The Casual Pizza-And-Pasta Houses
Wherever you travel in the world, Italian food is there. That universality has been accomplished largely by a recently-developed kind of restaurant: the pizza-and-pasta house. Although the decor and menus scream Italy, even to the point of using Italian words all over the menu, these eateries focus on only the two most popular, least expensive, and most profitable parts of that cuisine. The complexities of Italian cooking are left to the more ambitious restaurants, while a limited range of ingredients combine to create enormous menus. Really, these places only serve a handful of dishes, but the dozens of variable create the illusion of hundreds of dishes.
The best of the pizza-and-pasta houses (most of which are parts of chains) serve better food than the neighborhood Italian places of fifty years ago, and with prices as low. The worst of them are parodies of Italian cooking, with the sauces made in a factory somewhere and just warmed up for service. In either case, the pasta is piled high on the plate and the sauces flooded over the mound. The children are happy, and do everybody's happy. Pasta is the easy part.
Pizza is a bit more difficult to get right.

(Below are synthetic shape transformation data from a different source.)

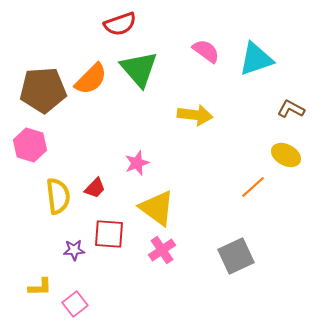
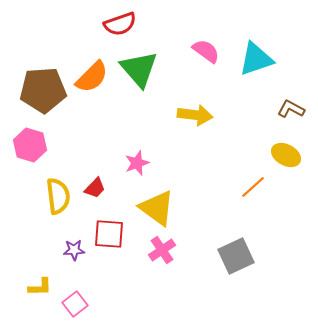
orange semicircle: moved 1 px right, 2 px up
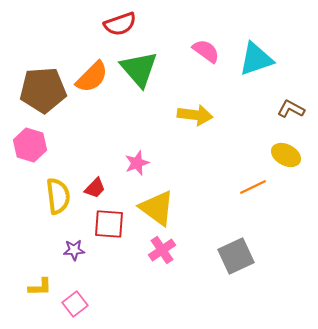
orange line: rotated 16 degrees clockwise
red square: moved 10 px up
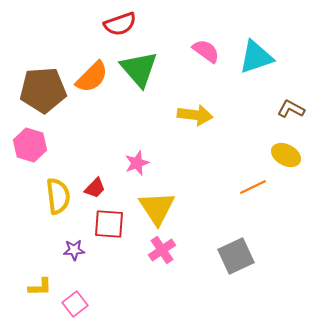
cyan triangle: moved 2 px up
yellow triangle: rotated 21 degrees clockwise
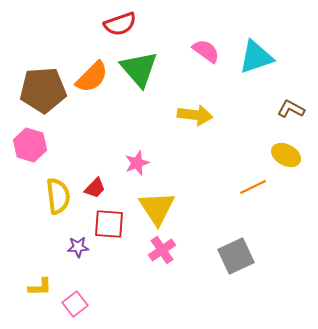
purple star: moved 4 px right, 3 px up
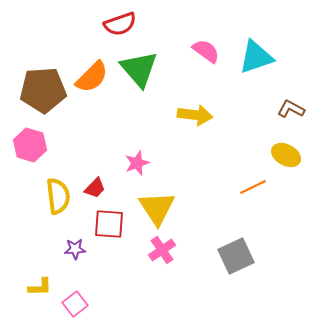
purple star: moved 3 px left, 2 px down
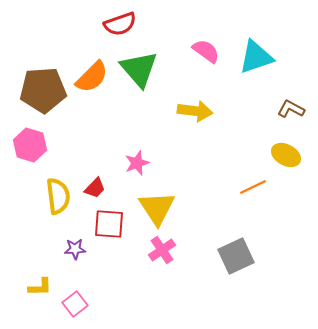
yellow arrow: moved 4 px up
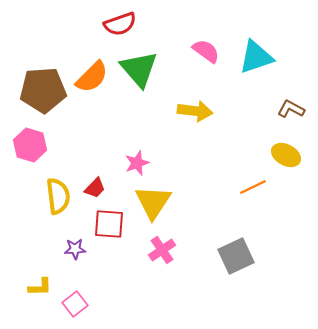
yellow triangle: moved 4 px left, 6 px up; rotated 6 degrees clockwise
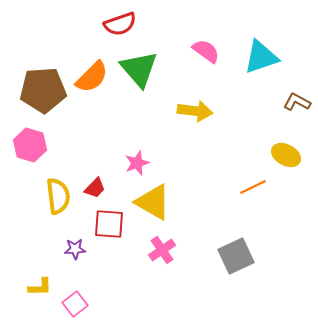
cyan triangle: moved 5 px right
brown L-shape: moved 6 px right, 7 px up
yellow triangle: rotated 33 degrees counterclockwise
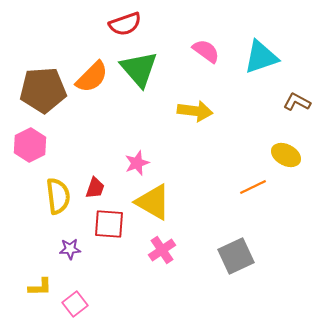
red semicircle: moved 5 px right
pink hexagon: rotated 16 degrees clockwise
red trapezoid: rotated 25 degrees counterclockwise
purple star: moved 5 px left
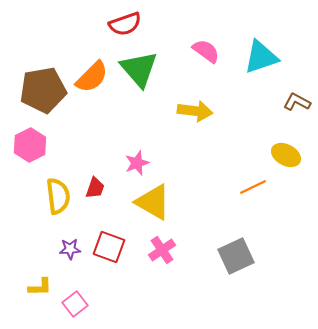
brown pentagon: rotated 6 degrees counterclockwise
red square: moved 23 px down; rotated 16 degrees clockwise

The World's Most Popular Dish
Pizza was born in Naples, on the west coast of Italy. It has spread everywhere in the world, but the first place outside Italy to go crazy over pizza was the United States. It landed in New York City before World War II, and reached every other part of the country after. The first pizzerias in New Orleans had a distinctly low-rent look, the orphan children of the Italian restaurant business. Beginning in the 1980s, pizza became first respectable and then, in the past decade, gourmet.

The world of American pizza is divided into two categories, according to the kind of oven used. Most common are the foolproof conveyor-belt ovens, fed with over-risen dough at a fixed temperature, exiting the other end puffy, bready, and a bit dry. This is the standard of the chain take-out and delivery shops, but it's also widely used in the spiffy new pizza-and-pasta houses.
The other, rarer, and much better pizzeria category still uses the hearth-style ovens, in which the pizzas bake to a crisp, thin crust, charred a little around the edges, directly on stone or brick. The best of these use wood-fired ovens, copying the ones in Naples and elsewhere in Italy. We are seeing more of these all the time, with a concomitant improvement in the excellence of the pies.